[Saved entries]
○ ○ ○ ○ ○
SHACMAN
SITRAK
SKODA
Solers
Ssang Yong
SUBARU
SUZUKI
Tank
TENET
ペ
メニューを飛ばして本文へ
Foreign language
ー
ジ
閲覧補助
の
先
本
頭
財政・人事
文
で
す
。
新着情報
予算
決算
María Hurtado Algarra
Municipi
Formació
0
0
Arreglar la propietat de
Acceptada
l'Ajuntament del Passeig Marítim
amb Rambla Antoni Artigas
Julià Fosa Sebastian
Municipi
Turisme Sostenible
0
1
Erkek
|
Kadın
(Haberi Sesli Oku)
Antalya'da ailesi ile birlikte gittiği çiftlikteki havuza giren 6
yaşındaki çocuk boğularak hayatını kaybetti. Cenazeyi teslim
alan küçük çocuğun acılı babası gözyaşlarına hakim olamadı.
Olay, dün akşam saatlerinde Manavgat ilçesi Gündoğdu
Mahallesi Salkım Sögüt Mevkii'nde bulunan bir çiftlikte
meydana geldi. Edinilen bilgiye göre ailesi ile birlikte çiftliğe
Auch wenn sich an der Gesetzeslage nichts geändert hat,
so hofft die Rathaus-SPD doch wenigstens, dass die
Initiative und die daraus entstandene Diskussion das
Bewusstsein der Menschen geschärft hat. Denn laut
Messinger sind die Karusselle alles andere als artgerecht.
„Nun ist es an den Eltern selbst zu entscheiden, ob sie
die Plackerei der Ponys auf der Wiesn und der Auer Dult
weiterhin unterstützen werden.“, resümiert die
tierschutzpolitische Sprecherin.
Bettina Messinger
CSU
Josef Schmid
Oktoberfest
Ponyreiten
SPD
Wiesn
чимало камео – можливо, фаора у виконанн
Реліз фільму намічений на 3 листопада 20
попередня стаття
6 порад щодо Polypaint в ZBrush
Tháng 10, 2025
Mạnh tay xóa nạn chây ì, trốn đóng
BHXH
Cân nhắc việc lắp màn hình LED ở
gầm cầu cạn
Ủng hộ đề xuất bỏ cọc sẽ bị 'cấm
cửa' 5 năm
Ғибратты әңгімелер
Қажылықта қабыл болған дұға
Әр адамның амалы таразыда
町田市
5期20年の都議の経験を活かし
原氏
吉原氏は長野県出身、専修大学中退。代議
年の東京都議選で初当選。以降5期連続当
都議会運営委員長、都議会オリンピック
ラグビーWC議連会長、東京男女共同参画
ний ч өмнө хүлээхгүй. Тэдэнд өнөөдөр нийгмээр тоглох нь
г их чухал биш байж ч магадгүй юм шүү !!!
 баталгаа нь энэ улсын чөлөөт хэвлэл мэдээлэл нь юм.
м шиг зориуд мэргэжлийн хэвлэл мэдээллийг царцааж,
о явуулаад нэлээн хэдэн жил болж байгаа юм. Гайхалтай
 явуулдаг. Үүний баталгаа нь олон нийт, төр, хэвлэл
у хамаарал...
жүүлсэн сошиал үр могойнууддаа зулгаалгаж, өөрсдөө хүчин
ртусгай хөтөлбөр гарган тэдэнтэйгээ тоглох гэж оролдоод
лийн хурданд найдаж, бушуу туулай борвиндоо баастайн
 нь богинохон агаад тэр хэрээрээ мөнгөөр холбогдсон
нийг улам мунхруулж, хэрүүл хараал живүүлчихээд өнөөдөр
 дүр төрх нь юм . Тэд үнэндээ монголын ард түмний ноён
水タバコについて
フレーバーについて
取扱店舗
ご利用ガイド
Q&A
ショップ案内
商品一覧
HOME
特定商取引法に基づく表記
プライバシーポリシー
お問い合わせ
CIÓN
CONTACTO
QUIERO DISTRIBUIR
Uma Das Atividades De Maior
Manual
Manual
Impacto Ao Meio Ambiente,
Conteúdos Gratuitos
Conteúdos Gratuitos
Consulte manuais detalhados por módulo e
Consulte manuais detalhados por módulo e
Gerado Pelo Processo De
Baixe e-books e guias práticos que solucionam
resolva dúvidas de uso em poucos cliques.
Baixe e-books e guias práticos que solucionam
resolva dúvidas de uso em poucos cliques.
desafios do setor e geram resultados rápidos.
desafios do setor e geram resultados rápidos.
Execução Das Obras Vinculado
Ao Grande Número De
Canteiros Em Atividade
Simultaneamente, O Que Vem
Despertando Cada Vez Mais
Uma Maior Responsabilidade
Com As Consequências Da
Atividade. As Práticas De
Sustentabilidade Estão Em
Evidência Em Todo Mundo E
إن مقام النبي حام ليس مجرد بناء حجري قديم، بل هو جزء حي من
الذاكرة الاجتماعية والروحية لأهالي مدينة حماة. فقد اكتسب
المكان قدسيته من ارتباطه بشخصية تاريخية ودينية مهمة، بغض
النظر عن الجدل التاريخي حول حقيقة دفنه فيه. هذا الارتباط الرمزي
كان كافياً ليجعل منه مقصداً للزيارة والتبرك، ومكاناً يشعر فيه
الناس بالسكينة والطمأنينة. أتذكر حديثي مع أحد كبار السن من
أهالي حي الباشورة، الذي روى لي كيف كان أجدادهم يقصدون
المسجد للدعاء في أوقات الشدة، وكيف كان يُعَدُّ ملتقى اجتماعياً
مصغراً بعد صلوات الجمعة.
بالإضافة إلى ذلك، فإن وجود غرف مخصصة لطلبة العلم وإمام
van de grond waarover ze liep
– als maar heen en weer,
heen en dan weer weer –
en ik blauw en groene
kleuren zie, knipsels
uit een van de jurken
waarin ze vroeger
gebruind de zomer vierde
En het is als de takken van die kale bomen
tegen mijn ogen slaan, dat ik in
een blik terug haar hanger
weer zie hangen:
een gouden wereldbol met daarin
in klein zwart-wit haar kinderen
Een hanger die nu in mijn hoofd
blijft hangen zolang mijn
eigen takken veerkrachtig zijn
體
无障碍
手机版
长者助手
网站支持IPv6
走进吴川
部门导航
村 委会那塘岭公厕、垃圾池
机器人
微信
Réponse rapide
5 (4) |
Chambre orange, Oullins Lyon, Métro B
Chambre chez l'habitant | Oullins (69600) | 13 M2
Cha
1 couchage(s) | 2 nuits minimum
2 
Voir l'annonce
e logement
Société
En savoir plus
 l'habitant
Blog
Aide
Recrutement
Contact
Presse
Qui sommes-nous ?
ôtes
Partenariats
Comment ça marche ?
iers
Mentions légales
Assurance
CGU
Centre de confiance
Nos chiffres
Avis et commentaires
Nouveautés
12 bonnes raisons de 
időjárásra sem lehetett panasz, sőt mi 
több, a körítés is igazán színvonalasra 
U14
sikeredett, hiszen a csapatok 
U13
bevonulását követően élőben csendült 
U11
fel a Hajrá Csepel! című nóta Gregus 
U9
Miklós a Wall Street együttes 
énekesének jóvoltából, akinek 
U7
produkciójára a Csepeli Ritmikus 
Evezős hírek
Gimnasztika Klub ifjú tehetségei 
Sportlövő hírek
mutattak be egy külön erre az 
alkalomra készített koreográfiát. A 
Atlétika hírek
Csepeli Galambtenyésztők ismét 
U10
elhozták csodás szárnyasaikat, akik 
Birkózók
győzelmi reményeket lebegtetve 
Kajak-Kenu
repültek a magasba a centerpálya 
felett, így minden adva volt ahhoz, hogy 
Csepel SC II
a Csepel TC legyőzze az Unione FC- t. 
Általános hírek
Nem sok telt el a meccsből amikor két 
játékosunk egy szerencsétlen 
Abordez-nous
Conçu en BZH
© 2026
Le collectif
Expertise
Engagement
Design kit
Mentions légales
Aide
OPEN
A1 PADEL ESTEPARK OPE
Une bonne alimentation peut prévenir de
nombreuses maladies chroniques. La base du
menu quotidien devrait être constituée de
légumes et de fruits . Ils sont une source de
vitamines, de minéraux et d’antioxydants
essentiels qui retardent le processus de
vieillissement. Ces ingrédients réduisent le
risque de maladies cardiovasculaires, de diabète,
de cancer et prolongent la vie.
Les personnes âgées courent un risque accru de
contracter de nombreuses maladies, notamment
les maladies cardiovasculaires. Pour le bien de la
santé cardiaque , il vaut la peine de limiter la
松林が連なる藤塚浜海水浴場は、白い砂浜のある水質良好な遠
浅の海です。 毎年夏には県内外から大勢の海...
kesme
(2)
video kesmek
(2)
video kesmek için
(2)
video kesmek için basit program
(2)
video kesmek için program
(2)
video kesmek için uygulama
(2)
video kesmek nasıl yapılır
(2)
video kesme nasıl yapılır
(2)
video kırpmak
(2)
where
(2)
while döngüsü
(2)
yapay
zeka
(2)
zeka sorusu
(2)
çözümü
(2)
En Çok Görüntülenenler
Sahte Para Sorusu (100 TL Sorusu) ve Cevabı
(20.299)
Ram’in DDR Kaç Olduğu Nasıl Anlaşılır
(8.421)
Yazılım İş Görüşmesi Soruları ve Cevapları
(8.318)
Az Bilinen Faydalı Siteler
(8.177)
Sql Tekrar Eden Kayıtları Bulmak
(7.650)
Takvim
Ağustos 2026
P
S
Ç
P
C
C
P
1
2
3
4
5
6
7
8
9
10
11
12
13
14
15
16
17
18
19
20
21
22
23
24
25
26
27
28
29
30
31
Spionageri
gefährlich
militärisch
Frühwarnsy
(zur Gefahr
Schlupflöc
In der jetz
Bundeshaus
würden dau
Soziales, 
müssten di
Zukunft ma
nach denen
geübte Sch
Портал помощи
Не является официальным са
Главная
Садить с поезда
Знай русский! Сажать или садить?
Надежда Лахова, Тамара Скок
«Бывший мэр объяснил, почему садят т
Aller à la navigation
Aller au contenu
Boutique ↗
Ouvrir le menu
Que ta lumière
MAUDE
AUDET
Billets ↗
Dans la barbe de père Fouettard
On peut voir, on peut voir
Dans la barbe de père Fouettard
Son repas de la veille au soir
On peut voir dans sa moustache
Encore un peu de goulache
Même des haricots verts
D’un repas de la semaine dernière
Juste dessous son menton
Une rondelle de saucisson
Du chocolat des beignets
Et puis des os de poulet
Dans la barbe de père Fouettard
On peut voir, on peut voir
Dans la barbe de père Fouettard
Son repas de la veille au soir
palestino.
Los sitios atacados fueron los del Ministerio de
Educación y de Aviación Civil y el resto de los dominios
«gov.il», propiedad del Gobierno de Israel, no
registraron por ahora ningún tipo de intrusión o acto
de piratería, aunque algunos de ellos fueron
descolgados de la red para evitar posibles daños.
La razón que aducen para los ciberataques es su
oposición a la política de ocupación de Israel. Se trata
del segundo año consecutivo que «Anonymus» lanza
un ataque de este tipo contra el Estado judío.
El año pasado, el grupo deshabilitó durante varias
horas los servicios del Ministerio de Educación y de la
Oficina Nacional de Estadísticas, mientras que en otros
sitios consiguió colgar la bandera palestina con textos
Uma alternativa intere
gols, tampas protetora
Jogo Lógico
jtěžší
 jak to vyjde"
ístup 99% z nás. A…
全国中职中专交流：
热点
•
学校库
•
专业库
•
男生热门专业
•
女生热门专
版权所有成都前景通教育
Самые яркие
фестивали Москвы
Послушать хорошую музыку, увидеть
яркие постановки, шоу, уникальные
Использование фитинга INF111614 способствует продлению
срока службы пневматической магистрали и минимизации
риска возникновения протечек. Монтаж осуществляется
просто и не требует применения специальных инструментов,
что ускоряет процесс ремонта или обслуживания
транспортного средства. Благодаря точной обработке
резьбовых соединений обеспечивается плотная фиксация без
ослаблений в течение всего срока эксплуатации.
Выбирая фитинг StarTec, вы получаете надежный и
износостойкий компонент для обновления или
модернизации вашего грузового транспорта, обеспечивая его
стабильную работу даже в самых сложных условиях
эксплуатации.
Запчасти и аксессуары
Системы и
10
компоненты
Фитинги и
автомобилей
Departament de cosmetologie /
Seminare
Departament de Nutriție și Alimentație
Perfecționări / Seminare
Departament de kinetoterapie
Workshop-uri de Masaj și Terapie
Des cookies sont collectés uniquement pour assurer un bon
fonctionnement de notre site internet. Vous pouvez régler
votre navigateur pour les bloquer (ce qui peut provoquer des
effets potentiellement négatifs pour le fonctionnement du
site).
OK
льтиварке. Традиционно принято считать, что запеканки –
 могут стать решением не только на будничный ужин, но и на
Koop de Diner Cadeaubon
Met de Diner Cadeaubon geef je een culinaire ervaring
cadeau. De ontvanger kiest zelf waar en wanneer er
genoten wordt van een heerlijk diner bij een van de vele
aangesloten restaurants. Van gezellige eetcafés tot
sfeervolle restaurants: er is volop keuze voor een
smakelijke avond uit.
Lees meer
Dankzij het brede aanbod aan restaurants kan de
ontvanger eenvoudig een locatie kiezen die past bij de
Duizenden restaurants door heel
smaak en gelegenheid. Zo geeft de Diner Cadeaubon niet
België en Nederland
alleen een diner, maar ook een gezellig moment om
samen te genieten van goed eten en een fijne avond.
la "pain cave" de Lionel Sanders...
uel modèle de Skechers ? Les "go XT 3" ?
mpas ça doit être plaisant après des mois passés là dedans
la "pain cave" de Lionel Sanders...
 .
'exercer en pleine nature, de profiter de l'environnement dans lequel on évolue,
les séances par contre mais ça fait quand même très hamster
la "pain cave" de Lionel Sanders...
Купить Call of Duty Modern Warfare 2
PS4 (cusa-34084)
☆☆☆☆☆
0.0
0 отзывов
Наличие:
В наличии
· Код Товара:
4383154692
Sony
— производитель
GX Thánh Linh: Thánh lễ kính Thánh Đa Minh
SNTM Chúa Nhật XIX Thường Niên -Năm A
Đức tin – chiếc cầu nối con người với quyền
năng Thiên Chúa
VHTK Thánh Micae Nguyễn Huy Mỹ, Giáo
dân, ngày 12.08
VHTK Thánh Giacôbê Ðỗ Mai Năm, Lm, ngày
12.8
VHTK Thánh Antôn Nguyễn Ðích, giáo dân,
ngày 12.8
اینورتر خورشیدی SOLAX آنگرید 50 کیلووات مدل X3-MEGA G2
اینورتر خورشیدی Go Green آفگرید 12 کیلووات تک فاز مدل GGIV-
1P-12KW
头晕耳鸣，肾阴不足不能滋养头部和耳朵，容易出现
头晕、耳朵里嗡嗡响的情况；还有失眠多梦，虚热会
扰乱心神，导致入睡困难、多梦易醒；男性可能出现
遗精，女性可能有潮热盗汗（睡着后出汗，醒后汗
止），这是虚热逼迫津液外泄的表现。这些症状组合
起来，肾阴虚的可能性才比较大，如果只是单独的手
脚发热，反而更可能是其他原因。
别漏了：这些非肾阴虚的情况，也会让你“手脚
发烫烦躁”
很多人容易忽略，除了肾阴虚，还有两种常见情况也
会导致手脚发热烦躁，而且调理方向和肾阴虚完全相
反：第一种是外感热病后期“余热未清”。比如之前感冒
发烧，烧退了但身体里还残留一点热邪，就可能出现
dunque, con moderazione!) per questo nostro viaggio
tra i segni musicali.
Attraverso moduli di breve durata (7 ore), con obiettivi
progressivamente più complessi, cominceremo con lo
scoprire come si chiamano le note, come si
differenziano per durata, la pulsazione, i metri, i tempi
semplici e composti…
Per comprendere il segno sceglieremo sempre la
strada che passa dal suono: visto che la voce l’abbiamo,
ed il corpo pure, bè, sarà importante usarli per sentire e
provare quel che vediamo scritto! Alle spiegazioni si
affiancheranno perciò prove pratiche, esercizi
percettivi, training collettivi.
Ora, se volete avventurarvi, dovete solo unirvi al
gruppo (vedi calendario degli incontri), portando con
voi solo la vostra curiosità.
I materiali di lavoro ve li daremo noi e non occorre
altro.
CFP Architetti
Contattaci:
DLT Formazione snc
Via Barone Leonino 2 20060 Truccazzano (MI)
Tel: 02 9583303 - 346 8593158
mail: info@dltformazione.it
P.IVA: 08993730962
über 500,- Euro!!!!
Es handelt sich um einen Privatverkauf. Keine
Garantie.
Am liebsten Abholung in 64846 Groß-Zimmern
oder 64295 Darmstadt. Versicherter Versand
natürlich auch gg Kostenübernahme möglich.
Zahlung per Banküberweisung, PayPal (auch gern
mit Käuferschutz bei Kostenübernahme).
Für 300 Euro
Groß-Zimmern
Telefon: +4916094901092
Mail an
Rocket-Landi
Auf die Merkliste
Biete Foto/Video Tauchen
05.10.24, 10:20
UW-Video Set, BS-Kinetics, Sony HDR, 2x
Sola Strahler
○ ○ ○ ○ ○
**Goal of the exercise**: Of the lines above, output exactly those from the line bearing "gầm cầu cạn" through the line bearing "явуулдаг. Үүний баталгаа", inclusive.

**Task solution**:
gầm cầu cạn
Ủng hộ đề xuất bỏ cọc sẽ bị 'cấm
cửa' 5 năm
Ғибратты әңгімелер
Қажылықта қабыл болған дұға
Әр адамның амалы таразыда
町田市
5期20年の都議の経験を活かし
原氏
吉原氏は長野県出身、専修大学中退。代議
年の東京都議選で初当選。以降5期連続当
都議会運営委員長、都議会オリンピック
ラグビーWC議連会長、東京男女共同参画
ний ч өмнө хүлээхгүй. Тэдэнд өнөөдөр нийгмээр тоглох нь
г их чухал биш байж ч магадгүй юм шүү !!!
 баталгаа нь энэ улсын чөлөөт хэвлэл мэдээлэл нь юм.
м шиг зориуд мэргэжлийн хэвлэл мэдээллийг царцааж,
о явуулаад нэлээн хэдэн жил болж байгаа юм. Гайхалтай
 явуулдаг. Үүний баталгаа нь олон нийт, төр, хэвлэл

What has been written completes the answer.